Project 1: Chess Tournament Data Transformation

This project involves transforming a semi-structured chess tournament text file into a clean, tabular CSV format using R Markdown.

My Approach

To fulfill this assignment, I have designed a step-by-step workflow in R to parse the semi-structured tournamentinfo.txt file.

1. Data Cleaning

I first read the raw text and removed the decorative dashed lines that act as separators. I also strip out the initial header rows to isolate the player data.

2. Structural Mapping

I observe that each player’s data is split across two rows. I use indexing to separate these into two distinct vectors: one for primary data (Name and Points) and one for secondary data (State and Rating).

3. Regex Extraction

I use Regular Expressions to target specific fields:

Name: Characters between the first and second pipe symbols.

State: The two uppercase letters starting the second row.

Total Points: The numeric value in the “Total” column.
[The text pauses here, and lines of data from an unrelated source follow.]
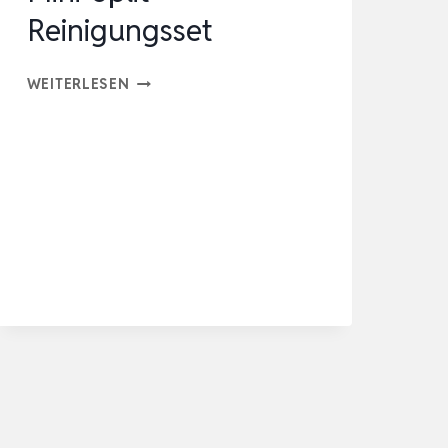
…
Reinigungsset
MINI-
WEITERLESEN
SPLIT-
REINIGUNGSSET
Pre-Rating: The digits immediately following “R:”.

4. Averaging Opponents

I extract the numeric IDs of every opponent a player faced. I then use these IDs to look up their corresponding pre-ratings and calculate the mean for each player.

1. Load and Clean Data

I read the file and remove the non-data elements like dashed lines and headers.

# Read the provided text file
raw_txt <- readLines("tournamentinfo.txt")

# Remove dashed separator lines
clean_txt <- raw_txt[!str_detect(raw_txt, "^-+$")]

# Remove the header rows
clean_txt <- clean_txt[-(1:2)]

2. Separate Player Rows

Since each player has two rows of data, I separate them into two vectors.

# Line 1 contains Name and Points
line1 <- clean_txt[seq(1, length(clean_txt), 2)]

# Line 2 contains State and Pre-Rating
line2 <- clean_txt[seq(2, length(clean_txt), 2)]

3. Extract Fields Using Regex

I extract the five required data points for my final CSV.

# Extract Name, State, and Points
player_name  <- str_trim(str_extract(line1, "(?<=\\d\\s\\|\\s)[^|]+"))
player_state <- str_extract(line2, "[A-Z]{2}")
total_pts    <- as.numeric(str_extract(line1, "\\d+\\.\\d"))

# Extract Pre-Rating (handling the 'R:' prefix and potential provisional 'P' ratings)
pre_rating   <- as.numeric(str_extract(str_extract(line2, "R:\\s*\\d+"), "\\d+"))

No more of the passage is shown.